Because my heart is overflowing  with a happiness, that I was uncertain I would ever obtain. Because I never knew peace, until I put this little gold band on my finger.  And Charles can tell you, that I didn’t know trust until that same day. 

 

And none of it was his fault, but I pinned it all on him.

Until now.

 

And now I know just exactly where I will end up.  And who will be there when I do.

 

And I know all the people that I want to share it with and who I want to leave behind.  And it’s all because of him.  And his one question.  5 words. 

 

Will you be my wife?

I hope we dance tonight.

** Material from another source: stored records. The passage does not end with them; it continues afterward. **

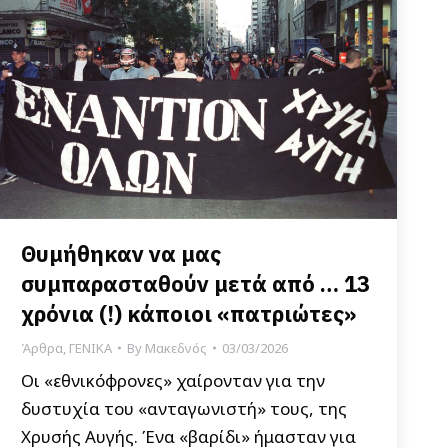
Θυμήθηκαν να μας
συμπαρασταθούν μετά από … 13
χρόνια (!) κάποιοι «πατριώτες»
Άρθρα
,
ΓΕΝΙΚΑ
By
Μακεδνός
03/03/2026
Οι «εθνικόφρονες» χαίρονταν για την
δυστυχία του «ανταγωνιστή» τους, της
Χρυσής Αυγής. Ένα «βαρίδι» ήμασταν για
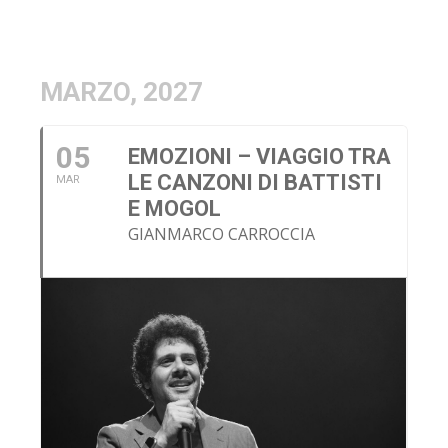
MARZO, 2027
05
EMOZIONI – VIAGGIO TRA
LE CANZONI DI BATTISTI
MAR
E MOGOL
GIANMARCO CARROCCIA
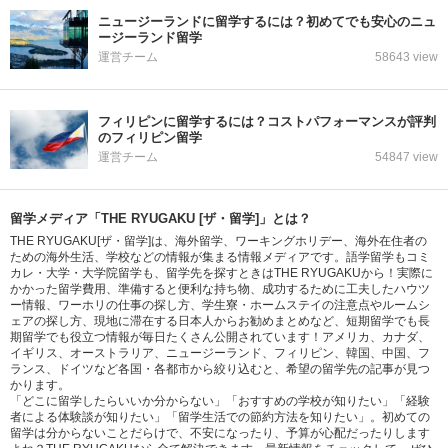
ニュージーランドに留学するには？初めてでも安心のニュ
ージーランド留学
運営チーム
58643 view
フィリピンに留学するには？コストパフォーマンスが評判
のフィリピン留学
運営チーム
54847 view
留学メディア「THE RYUGAKU [ザ・留学]」とは？
THE RYUGAKU[ザ・留学]は、海外留学、ワーキングホリデー、海外在住者の
ための海外生活、学校などの情報が集まる情報メディアです。語学留学もコミ
カレ・大学・大学院留学も、留学先を探すときはTHE RYUGAKUから！実際に
かかった留学費用、準備すると便利な持ち物、成功するために工夫したハウツ
ー情報、ワーホリの仕事の探し方、学生寮・ホームステイの注意点やルームシ
ェアの探し方、現地に滞在する日本人からお勧めまとめなど、短期留学でも長
期留学でも役立つ情報が毎日たくさん公開されています！アメリカ、カナダ、
イギリス、オーストラリア、ニュージーランド、フィリピン、韓国、中国、フ
ランス、ドイツなど各国・各都市から絞り込むと、希望の留学先の記事が見つ
かります。
「どこに留学したらいいか分からない」「おすすめの学校が知りたい」「経験
者による体験談が知りたい」「留学生活での節約方法を知りたい」。初めての
留学は分からないことだらけで、不安になったり、予算が心配だったりします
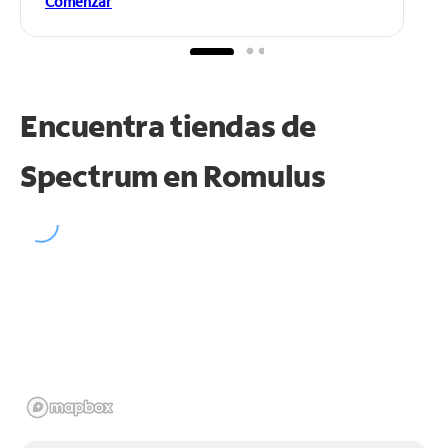
Comenzar
Encuentra tiendas de
Spectrum en
Romulus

Before we get it wrong.

September 10, 2013 § Leave a comment

I’ve been very thankful lately. At peace. And a lot of times, I find myself looking around. Sensing that I am supposed to be here. Feeling it. Knowing it.

And of course, that makes me happy. And fills me with a lot less anxiety, than I am used to. Even though I am stuck at a new job, with a horrible schedule. Even though Fianna is acting out, like she wishes that we weren’t around sometimes. Even though nothing is perfect.

But I’ve never trusted perfect.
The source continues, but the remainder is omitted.